I always call it The Rule Of Replacing ‘Ands’ With Either ‘Buts’ Or ‘Therefores’.
So it’s always like, This happens AND this happens, AND then this happens...
When I can go back and write it and change that to, This happens, THEREFORE this happens, BUT this happens — whenever you can replace your ‘ands’ with ‘buts’ or ‘therefores’ — it makes for better writing.”
This quote alone is worth the 40 minutes and 21 seconds you’ll spend watching the doc. But there’s more…
On avoiding burnout:
“Sometimes, to get my brain working in a different way, I’d sit there and put LEGOs together. Because you’ve got an instruction book and you just sit there and you do exactly what something else tells you to do — instead of you having to tell somebody what to do.

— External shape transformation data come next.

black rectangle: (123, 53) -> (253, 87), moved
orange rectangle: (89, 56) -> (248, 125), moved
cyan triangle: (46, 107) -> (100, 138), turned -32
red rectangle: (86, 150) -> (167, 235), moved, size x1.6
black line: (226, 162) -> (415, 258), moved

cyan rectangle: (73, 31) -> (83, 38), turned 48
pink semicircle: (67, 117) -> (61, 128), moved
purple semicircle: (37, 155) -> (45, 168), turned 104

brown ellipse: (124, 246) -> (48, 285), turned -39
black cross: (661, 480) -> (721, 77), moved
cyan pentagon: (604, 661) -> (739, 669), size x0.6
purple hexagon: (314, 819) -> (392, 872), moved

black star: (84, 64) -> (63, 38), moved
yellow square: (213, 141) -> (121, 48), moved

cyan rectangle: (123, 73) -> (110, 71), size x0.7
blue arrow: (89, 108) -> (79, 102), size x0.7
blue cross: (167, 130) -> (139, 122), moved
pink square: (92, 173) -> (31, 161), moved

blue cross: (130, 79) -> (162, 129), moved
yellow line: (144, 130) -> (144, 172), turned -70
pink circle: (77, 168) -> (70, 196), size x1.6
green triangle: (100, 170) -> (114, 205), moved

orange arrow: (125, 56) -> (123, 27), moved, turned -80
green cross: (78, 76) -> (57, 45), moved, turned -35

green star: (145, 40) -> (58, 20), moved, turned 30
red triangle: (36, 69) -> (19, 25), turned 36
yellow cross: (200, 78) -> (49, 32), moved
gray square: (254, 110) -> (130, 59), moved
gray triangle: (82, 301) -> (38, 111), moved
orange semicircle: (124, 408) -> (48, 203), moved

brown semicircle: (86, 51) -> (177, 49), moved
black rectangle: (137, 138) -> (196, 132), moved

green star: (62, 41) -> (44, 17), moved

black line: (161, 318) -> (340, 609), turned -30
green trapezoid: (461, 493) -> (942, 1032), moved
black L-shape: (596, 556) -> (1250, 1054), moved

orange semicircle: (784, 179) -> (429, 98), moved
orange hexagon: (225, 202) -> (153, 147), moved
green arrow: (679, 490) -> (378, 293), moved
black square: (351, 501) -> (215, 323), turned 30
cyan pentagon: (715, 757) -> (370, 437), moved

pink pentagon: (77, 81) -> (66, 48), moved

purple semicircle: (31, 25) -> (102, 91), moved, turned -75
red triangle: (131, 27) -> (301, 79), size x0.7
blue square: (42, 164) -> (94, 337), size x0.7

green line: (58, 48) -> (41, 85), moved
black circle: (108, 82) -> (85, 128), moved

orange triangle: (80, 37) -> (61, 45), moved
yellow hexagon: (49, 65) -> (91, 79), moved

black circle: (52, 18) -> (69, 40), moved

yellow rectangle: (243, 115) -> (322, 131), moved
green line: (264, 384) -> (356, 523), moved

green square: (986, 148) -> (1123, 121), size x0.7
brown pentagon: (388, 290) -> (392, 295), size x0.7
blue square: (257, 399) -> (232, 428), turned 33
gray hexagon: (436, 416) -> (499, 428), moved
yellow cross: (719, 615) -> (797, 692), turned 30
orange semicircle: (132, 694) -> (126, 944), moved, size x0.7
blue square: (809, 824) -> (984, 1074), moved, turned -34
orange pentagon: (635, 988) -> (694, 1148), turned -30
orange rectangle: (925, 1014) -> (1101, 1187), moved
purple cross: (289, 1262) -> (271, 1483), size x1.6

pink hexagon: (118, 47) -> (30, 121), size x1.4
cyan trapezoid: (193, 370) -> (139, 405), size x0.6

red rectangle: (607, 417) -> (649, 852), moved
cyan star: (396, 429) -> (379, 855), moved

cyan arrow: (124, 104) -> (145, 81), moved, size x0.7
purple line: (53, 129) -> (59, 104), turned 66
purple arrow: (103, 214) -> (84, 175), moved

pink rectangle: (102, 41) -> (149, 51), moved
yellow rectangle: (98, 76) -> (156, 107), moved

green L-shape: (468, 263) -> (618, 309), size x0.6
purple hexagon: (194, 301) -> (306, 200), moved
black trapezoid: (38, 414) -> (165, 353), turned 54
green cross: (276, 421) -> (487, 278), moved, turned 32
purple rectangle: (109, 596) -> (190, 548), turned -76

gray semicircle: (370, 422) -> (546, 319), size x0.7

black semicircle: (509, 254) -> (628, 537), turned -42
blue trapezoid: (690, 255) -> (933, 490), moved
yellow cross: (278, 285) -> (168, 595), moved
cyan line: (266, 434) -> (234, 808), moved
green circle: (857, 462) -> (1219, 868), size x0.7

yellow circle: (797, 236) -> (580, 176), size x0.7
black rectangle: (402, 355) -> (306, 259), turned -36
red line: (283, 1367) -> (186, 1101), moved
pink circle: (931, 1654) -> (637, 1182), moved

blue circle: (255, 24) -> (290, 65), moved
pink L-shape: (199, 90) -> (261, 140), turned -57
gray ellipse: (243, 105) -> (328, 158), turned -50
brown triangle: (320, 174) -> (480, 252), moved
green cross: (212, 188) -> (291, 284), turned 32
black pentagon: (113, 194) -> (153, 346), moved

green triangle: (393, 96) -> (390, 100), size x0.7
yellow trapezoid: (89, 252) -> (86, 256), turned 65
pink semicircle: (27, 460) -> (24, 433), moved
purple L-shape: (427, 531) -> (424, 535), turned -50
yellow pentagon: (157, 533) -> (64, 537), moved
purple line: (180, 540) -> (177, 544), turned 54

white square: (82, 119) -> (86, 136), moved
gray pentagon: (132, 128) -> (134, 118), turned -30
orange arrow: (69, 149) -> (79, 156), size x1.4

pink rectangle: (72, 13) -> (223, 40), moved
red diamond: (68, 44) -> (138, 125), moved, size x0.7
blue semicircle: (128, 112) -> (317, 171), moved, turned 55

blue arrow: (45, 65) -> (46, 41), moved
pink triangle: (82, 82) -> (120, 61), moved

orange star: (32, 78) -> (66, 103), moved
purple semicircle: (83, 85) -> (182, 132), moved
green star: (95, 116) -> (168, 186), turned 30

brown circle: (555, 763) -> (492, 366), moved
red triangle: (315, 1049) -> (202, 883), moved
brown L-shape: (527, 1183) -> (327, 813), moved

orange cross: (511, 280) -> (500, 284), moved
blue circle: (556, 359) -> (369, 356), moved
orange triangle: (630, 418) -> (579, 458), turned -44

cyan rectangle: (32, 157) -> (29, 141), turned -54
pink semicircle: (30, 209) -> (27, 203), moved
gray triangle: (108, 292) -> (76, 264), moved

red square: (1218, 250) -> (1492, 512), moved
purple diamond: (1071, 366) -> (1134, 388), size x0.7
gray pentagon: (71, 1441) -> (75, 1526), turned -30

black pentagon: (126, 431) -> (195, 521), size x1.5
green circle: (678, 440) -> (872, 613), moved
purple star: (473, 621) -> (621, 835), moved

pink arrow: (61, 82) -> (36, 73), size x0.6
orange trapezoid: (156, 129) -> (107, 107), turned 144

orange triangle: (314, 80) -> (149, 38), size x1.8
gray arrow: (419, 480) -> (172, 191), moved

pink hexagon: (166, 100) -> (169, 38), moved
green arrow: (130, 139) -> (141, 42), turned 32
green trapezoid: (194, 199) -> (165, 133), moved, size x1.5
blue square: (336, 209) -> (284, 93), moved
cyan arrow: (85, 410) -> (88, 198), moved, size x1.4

And that’s just therapeutic.”
Plus, playing with LEGOs is an analog activity, which is good if you’re constantly working through a screen, on a laptop or a phone. It balances you out somehow.
On doubting yourself:
“Every Tuesday, [Matt] has to talk me off a cliff. Every show, I’m like, This is a horrible show and I don’t want anyone to see it.
There was one episode we did, the first show of the season. And I’m like, I’ve lost it… I don’t know how to do this anymore… I just went home and I was depressed and I couldn’t sleep. But I got here the next day and people were like, Hey people really liked that show. It was the World of Warcraft episode.
And it’s still, to this day, one of our most famous episodes that people cite as one of the best of all time — and I literally wanted to kill myself with that episode. It’s crazy.”
The moral? Step away from your draft. Staring at it for too long will cloud your judgment.